PROBLEM REQUIREMENTS: Would you show every line from the records that holds "loại"?

*** Opening MATERIAL SUPPLIED ***

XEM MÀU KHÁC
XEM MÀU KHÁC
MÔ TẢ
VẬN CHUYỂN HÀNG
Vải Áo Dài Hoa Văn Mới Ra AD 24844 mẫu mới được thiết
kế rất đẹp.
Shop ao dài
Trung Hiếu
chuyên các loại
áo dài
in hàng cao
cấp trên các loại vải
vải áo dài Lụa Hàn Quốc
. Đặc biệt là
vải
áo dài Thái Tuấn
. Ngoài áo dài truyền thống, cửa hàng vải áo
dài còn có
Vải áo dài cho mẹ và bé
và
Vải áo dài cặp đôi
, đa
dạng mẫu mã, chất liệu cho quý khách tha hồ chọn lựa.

*** Closing MATERIAL SUPPLIED ***

EXERCISE SOLUTION:
chuyên các loại
cấp trên các loại vải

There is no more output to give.